## What is expected
If a line below includes the string "automatización", copy it.

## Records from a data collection
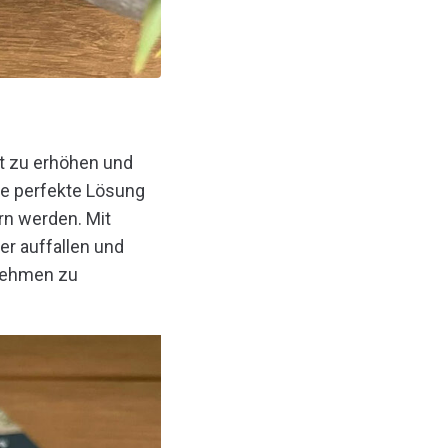
it zu erhöhen und
ie perfekte Lösung
ern werden. Mit
er auffallen und
rnehmen zu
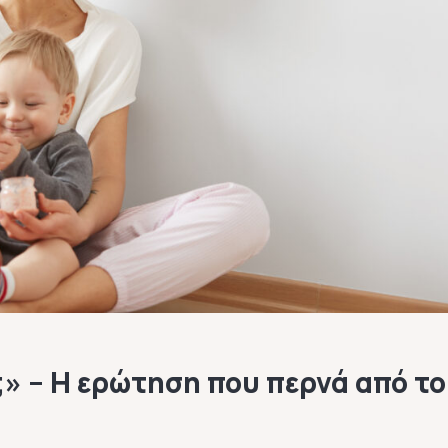
;»
– Η ερώτηση που περνά από το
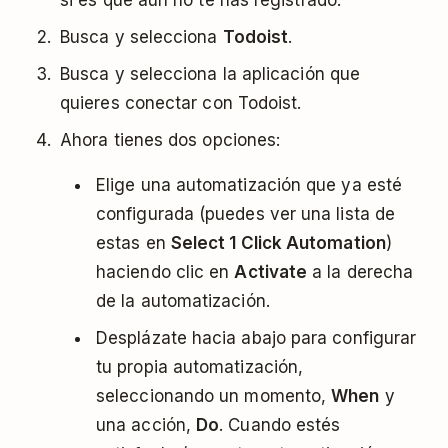
si es que aún no te has registrado.
Busca y selecciona
Todoist
.
Busca y selecciona la aplicación que
quieres conectar con Todoist.
Ahora tienes dos opciones:
Elige una automatización que ya esté
configurada (puedes ver una lista de
estas en
Select 1 Click Automation
)
haciendo clic en
Activate
a la derecha
de la automatización.
Desplázate hacia abajo para configurar
tu propia automatización,
seleccionando un momento,
When
y
una acción,
Do
. Cuando estés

## Task output
Elige una automatización que ya esté
de la automatización.
tu propia automatización,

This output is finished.